▶ _REQUIREMENT_
Please set down only the lines below starting with the line with "certeza de que tudo será feito pensando na" and going on through the line with "uletzt u.a.", verbatim and without pictures.

Saved entries:

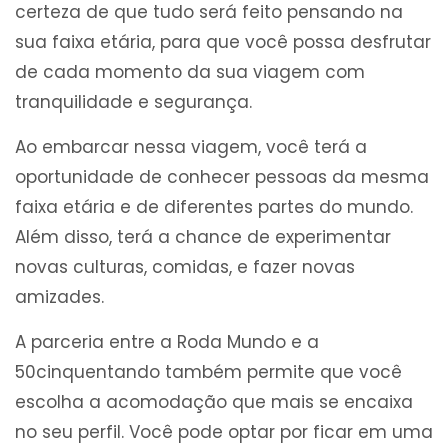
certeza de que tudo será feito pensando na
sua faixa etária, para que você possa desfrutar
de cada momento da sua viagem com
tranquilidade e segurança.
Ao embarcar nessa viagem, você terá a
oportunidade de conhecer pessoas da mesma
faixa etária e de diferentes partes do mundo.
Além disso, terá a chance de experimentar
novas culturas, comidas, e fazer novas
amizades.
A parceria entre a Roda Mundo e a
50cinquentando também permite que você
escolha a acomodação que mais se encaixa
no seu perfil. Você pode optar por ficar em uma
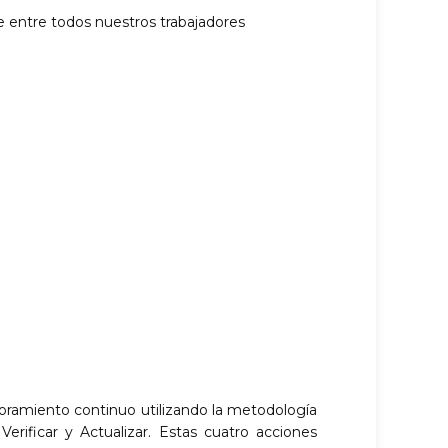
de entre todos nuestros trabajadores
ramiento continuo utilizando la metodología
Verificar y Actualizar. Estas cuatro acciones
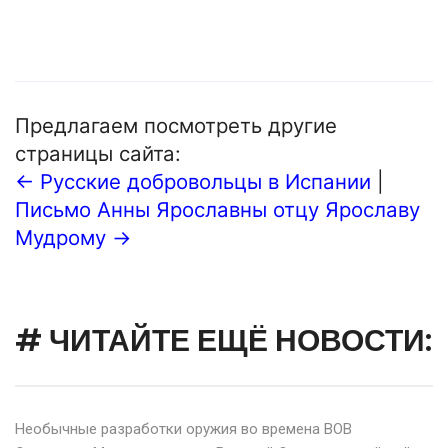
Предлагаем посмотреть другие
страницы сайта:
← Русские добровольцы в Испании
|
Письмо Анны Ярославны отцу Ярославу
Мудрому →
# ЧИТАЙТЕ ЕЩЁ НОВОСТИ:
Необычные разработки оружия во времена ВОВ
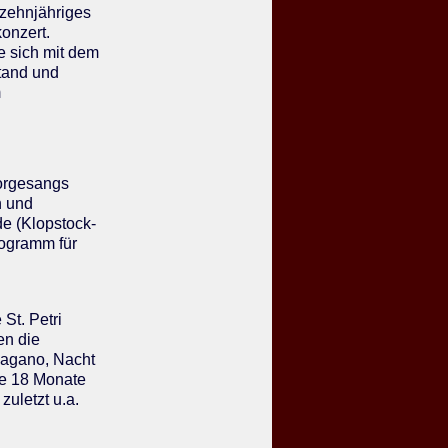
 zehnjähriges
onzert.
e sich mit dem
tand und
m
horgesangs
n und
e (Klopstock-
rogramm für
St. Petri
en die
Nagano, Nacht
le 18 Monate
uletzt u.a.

...

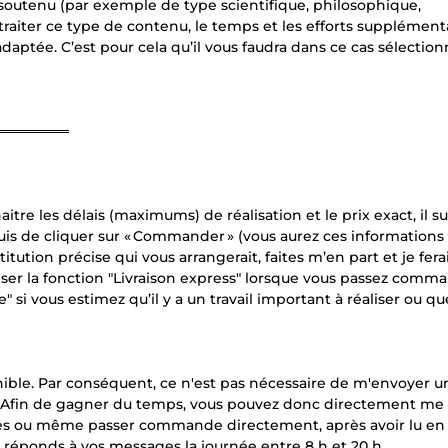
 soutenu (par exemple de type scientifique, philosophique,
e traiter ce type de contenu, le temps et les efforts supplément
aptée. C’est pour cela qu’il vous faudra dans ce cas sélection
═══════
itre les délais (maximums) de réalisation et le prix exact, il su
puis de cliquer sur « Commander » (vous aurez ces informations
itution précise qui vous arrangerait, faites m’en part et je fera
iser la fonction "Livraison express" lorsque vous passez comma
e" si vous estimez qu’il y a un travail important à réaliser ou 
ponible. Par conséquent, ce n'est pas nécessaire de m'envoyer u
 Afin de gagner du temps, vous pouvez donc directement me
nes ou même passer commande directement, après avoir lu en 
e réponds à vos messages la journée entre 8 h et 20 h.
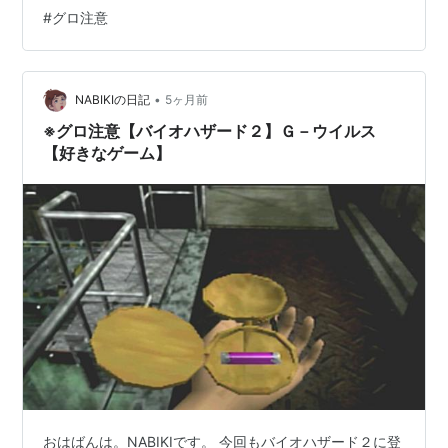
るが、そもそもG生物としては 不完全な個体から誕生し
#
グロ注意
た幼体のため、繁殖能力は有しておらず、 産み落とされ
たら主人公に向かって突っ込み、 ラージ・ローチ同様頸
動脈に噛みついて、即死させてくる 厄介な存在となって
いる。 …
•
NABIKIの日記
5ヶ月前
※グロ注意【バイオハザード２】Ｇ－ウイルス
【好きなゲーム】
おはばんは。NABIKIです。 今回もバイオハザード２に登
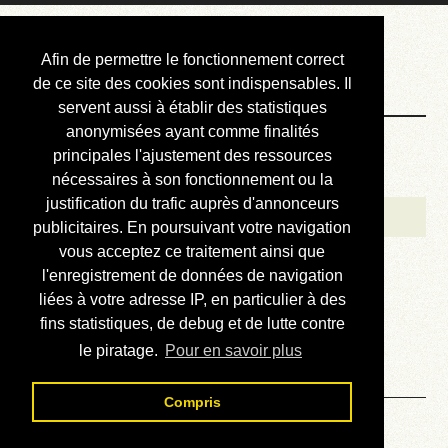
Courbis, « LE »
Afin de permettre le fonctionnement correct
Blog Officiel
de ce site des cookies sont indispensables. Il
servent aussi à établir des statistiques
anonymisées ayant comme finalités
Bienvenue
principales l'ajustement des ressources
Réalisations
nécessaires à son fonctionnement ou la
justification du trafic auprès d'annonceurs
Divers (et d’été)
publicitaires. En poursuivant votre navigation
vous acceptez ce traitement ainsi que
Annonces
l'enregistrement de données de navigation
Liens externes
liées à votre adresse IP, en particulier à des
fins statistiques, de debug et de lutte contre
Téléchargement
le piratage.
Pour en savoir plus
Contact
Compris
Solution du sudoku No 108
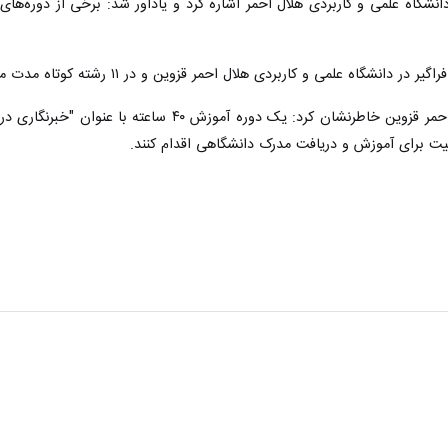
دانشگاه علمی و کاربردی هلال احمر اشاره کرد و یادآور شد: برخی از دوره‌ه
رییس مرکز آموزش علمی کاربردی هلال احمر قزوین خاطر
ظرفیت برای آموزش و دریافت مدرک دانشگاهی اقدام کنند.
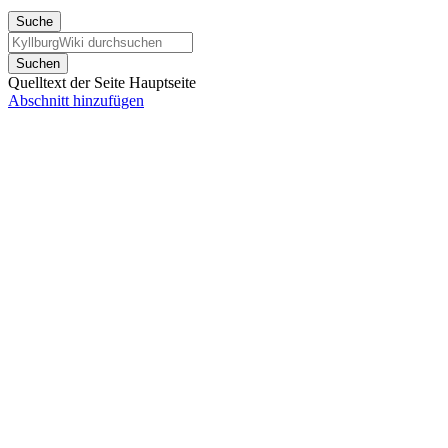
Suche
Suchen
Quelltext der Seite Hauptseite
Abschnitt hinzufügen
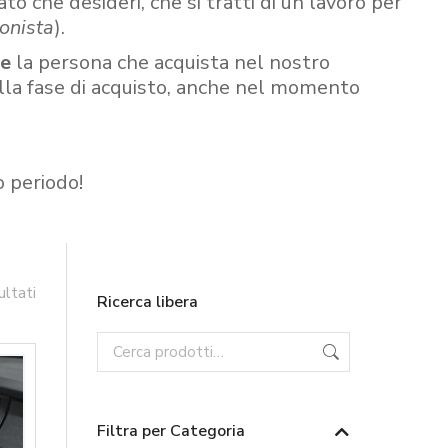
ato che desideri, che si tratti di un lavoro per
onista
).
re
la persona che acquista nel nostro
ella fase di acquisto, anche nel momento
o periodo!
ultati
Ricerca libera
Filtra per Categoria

---

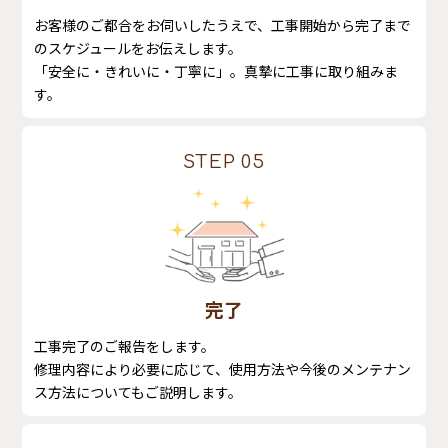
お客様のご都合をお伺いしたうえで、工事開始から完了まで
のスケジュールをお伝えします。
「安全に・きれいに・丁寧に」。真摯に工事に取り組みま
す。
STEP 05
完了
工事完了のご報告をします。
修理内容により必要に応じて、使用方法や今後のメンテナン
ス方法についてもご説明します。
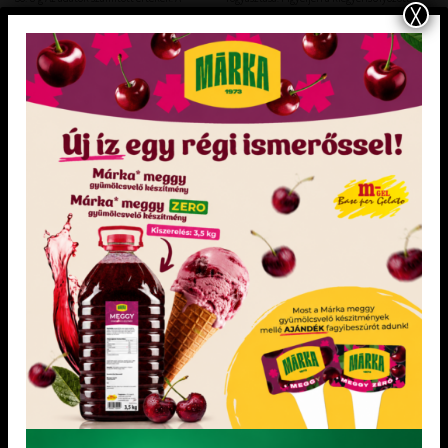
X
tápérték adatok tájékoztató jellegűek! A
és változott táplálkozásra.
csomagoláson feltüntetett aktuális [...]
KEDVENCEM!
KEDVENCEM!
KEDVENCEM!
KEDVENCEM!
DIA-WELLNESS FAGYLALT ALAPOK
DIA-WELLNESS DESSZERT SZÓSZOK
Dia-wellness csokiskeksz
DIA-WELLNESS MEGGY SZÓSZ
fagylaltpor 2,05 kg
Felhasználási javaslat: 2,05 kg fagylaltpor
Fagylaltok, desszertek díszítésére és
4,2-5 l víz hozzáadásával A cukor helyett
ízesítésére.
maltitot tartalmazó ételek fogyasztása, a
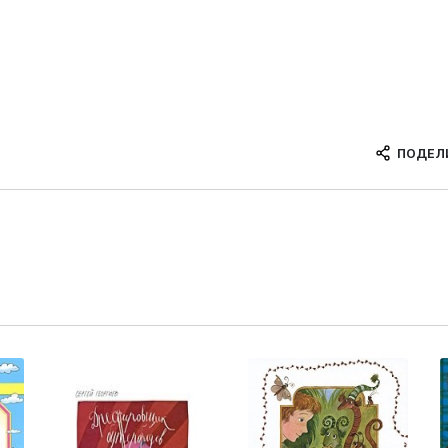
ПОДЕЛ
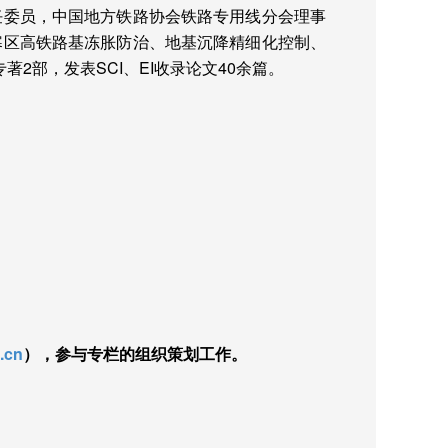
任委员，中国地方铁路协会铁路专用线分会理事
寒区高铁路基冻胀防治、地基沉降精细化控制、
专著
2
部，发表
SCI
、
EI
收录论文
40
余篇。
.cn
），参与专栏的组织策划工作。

▶ _EXERCISE OUTPUT_
certeza de que tudo será feito pensando na
sua faixa etária, para que você possa desfrutar
de cada momento da sua viagem com
tranquilidade e segurança.
Ao embarcar nessa viagem, você terá a
oportunidade de conhecer pessoas da mesma
faixa etária e de diferentes partes do mundo.
Além disso, terá a chance de experimentar
novas culturas, comidas, e fazer novas
amizades.
A parceria entre a Roda Mundo e a
50cinquentando também permite que você
escolha a acomodação que mais se encaixa
no seu perfil. Você pode optar por ficar em uma
de entre todos nuestros trabajadores
ramiento continuo utilizando la metodología
Verificar y Actualizar. Estas cuatro acciones
Предлагаем посмотреть другие
страницы сайта:
← Русские добровольцы в Испании
|
Письмо Анны Ярославны отцу Ярославу
Мудрому →
# ЧИТАЙТЕ ЕЩЁ НОВОСТИ:
Необычные разработки оружия во времена ВОВ
 zehnjähriges
onzert.
e sich mit dem
tand und
m
horgesangs
n und
e (Klopstock-
rogramm für
St. Petri
en die
Nagano, Nacht
le 18 Monate
uletzt u.a.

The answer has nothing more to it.